More than 2,400 Iraqis, most of them civilians, were killed in June as Sunni militants swept through the north triggering the country's worst violence in years, the United Nations said on Tuesday.
Sunni insurgents led by al Qaeda offshoot the Islamic State in Iraq and the Levant (ISIL), which now calls itself the Islamic State, have seized swathes of territory over the last three weeks, including northern Iraq's largest city Mosul.
The United Nations said "acts of violence and terrorism" killed at least 2,417 Iraqis and wounded 2,287 more in June. Of those killed, 1,531 were civilians, it added.
"The staggering number of civilian casualties in one month points to the urgent need for all to ensure that civilians are protected," the Special Representative of the United Nations Secretary-General for Iraq Nickolay Mladenov said in a statement.
Newly elected Iraqi lawmakers met in parliament on Tuesday under pressure to name a unity government to keep the country from splitting apart under the onslaught.
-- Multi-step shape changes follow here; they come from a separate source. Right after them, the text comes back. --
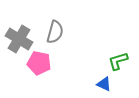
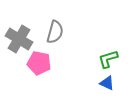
green L-shape: moved 10 px left, 2 px up
blue triangle: moved 3 px right, 1 px up
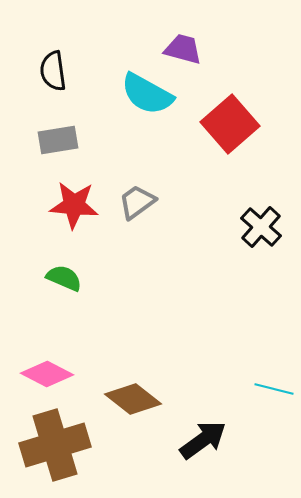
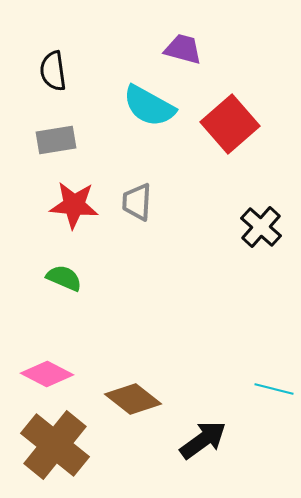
cyan semicircle: moved 2 px right, 12 px down
gray rectangle: moved 2 px left
gray trapezoid: rotated 51 degrees counterclockwise
brown cross: rotated 34 degrees counterclockwise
"As large parts of the country remain under the control of ISIL and armed groups, it is imperative that national leaders work together to foil attempts to destroy the social fabric of Iraqi society," Mladenov said.
"What can be achieved through a constitutional political process cannot be achieved through an exclusively military response. Security must be restored, but the root causes of violence must be addressed."
The statement said Baghdad province was the worst affected, with 1,090 civilians wounded and killed, followed by Nineveh province, where Mosul fell to insurgents on June 10.